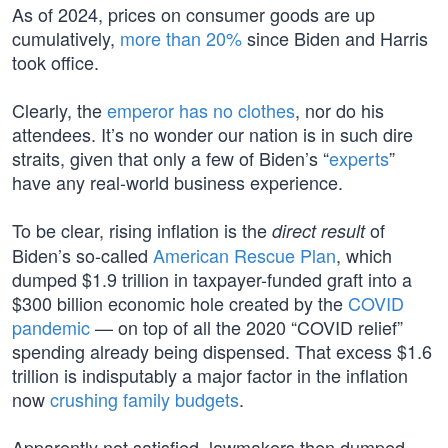
As of 2024, prices on consumer goods are up
cumulatively,
more than 20%
since Biden and Harris
took office.
Clearly, the
emperor has no clothes
, nor do his
attendees. It’s no wonder our nation is in such dire
straits, given that only a few of Biden’s “
experts
”
have any real-world business experience.
To be clear, rising inflation is the
of
direct result
Biden’s so-called
American Rescue Plan
, which
dumped $1.9 trillion in taxpayer-funded graft into a
$300 billion economic hole created by the
COVID
pandemic
— on top of all the 2020 “COVID relief”
spending already being dispensed. That excess $1.6
trillion is indisputably a major factor in the inflation
now
crushing family budgets
.
Apparently not satisfied, lawmakers then dumped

+---+

• **WORK INSTRUCTION**
Please list every line of the records that contains "inflation".

• **RESULT OF THIS TASK**
To be clear, rising inflation is the
trillion is indisputably a major factor in the inflation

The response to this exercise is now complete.